Nie chce kupić ,ale wpadne jacenty2004 o 5,45 bądz gotów pozdrawiam.
Odnośnik do komentarza
Udostępnij na innych stronach

A kolega R51 już wpadł w ten swój cyniczno-ironiczny ton, hehe :) Ech, nie o to mi chodziło. Właściwie nigdy nie miałem porządnej kolekcji" broni, przez łapy przeszło z kilkanaście, może dwadzieścia kilka przyzwoitych sztuk, które wówczas nie były niczym dziwnym i strasznie poszukiwanym. W obecnych reliach może na kimś robiłoby to wrażenie, wtedy nie.
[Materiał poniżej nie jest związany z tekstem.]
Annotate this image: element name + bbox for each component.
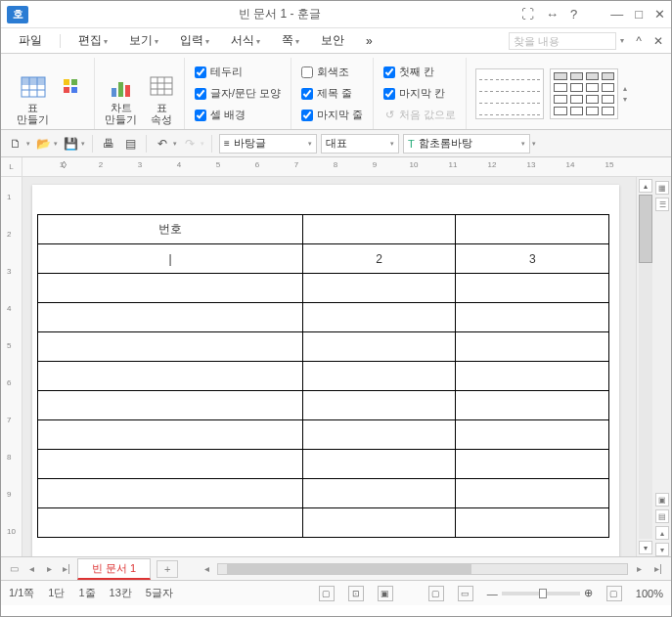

A gratulować to chyba nie ma czego, bo podobnie jak teraz, na Ura nie było mnie i wówczas stać, zresztą 3 tysiaki to była spora cena, skoro MG-42 w podobnym stanie kosztował 500, a wojenna PPSz np. 150 zł. Ceny może wzrosną, ilukrotnie to chyba nikt nie jest w stanie powiedzieć. Argument na zasadzie że czegoś się nie widuje na portalach aukcyjnych jest nietrafiony z wielu ogólnie chyba znanym wszystkim tutaj względów, m.in. z tych samych względów dla których ja od wielu lat nie posiadam ani jednej sztuki nawet najbardziej popularnej broni.
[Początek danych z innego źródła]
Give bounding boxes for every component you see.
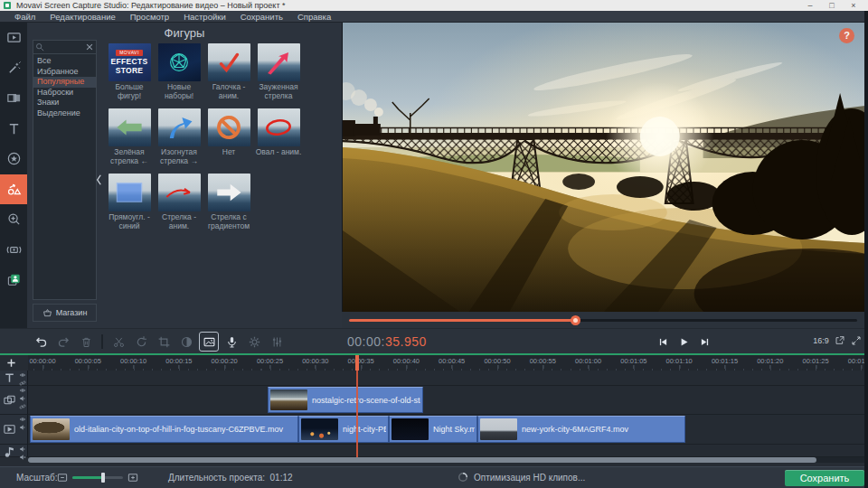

Siwy, a z tym larum to może nie chodziło mi konkretnie o to, co się tu pisze na Odkrywcy, ale np. na PS już niektórzy zarzucili pomysły, żeby się zrzucać i odkupować dla Polski dobro narodowe", jeśli to miał być żart, to średnio zabawny, a jeśli gadka na serio, to brak mi słów. Zresztą tutaj też można przeczytać, że szkoda fantów, wpadną w obce łapy". Trochę nie rozumiem takiego biadolenia, to zwyczajne prawa rynku kolekcjonerskiego, w dodatku przedmiotów znanych więcej niż w jednym egzemplarzu. Jeszcze bym to pojął, jakby się znalazł jakiś prototypowy nieznany Ur na nabój eksperymentalny, działko NKM albo kolejny Mors, ale Ur? Zresztą wydźwięk takiego gadania ja rozumiem tak: w Polsce powinny być wszystkie wyprodukowane za II RP rzadsze sztuki broni, a na Wschodzie czy Zachodzie to pustka i wiatr wyjący w zgliszczach, ale oczywiście jak się w naszych muzeach ogląda wszelkie Mannlichery, Arisaki, Enfieldy, Madseny czy Beretty to jest cacy, bo to asze łapy".
Odnośnik do komentarza
Udostępnij na innych stronach

A jaka przekątna kineskopu tych Thomsonów? ;)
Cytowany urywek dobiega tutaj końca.